Roberto Alessandro Filippozzi | 01.04.2021 |


Con “Vargtimmar” (“le ore del lupo”), il progetto di Christian Ryder chiude la “trilogia della rabbia” inaugurata nel 2014 con “Jedem Das Seine” e proseguita nel 2018 con “Very Industrial People”, tutta percorsa sotto l’egida della Space Race Records. Racchiuso come di consueto in un bel digipack completo di esaustivo booklet, il nuovo album del musicista e cantante bergamasco prosegue nel solco di un eclettismo che permette a TdF di passare con disinvoltura dall’elettronica ritmata, melodiosa ed elegante fra electro-wave e synth/future-pop (l’opener dal bel tiro “Le Dernier Des Bellini”, l’elegante “Nemo Propheta In Patria” dal malinconico taglio ottantiano, la concitata “I Am Providence” e la più tesa ed ansiogena “The Wandering Vampire”) a frangenti imperniati su di una chitarra ruvida in linea con certe ibridazioni industrial rock/metal (quella “A Hero For His Son” decisa e solida nel beat, una rocciosa “You Ass Rah ‘El” che rimanda direttamente ai Ministry, l’estrosa e dichiaratamente nineinchnailsiana/evoliana “The Great Replacement” ed una “Hey Julie” col groove alla White Zombie e cantati mutuati da certo rap pionieristico).

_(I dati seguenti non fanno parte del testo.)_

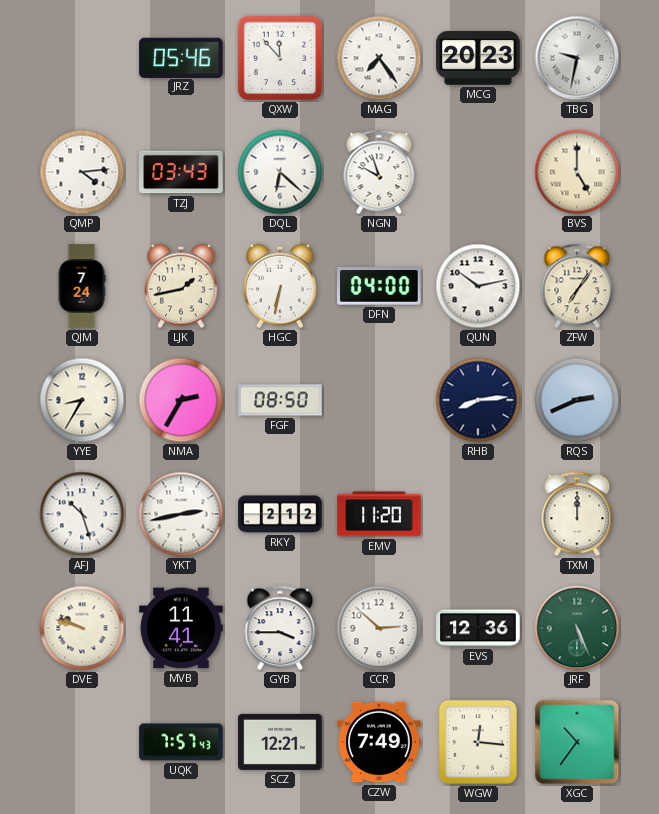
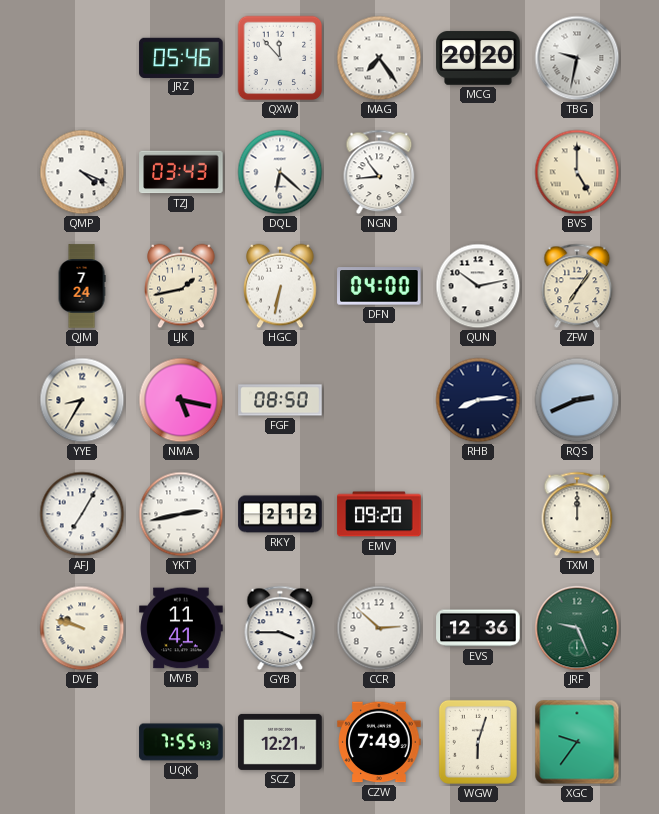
MCG: 20:23 -> 20:20
QMP: 4:14 -> 4:19
NGN: 9:57 -> 10:44
NMA: 2:35 -> 5:17
AFJ: 10:27 -> 7:05
EMV: 11:20 -> 09:20
JRF: 5:26 -> 9:26
UQK: 7:57 -> 7:55
WGW: 12:16 -> 6:03
XGC: 10:36 -> 9:36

Anche stavolta le sorprese sono dunque all’ordine del giorno, ed oltre al breve e beatlesiano atto per piano e voce “Too Many Words” ed alla versione “quiet” di “The Last Song” cantata da Aileen (apparsa nella sua versione originale nello split del 2018 con We The North), in bilico fra tentazioni acustiche e minimal-wave, trovano spazio ben tre apprezzabili cover: quella intensa e groovy per “For Our Lost Empire” dei compagni d’etichetta Impakt!, quella granitica e finanche rabbiosa per “Heaven Street” dei Death In June (che qui diventa “Nowhere Street”, e sappiamo come già in passato a Christian sia piaciuto stravolgere le finalità liriche di certi omaggi ad artisti famosi) e quella in chiave future-pop per “Ich Vermisse Dich”, song del gruppo RAC Sleipnir, qui cantata da quella Jaqueline Wilson che già aveva collaborato con TdF in precedenza. Tanto materiale di qualità in un lavoro ben prodotto e pensato che ha il potenziale per mettere d’accordo sensibilità differenti, merito di un artista che, oltre alla lunga esperienza, ha una chiara visione d’insieme, le capacità sia pratiche che tecniche per metterla in atto ed il coraggio necessario per aggirare con stile ed arguzia i paletti di quel nefasto “politicamente corretto” che sta apponendo la pietra tombale su ciò che si riteneva “alternativo”.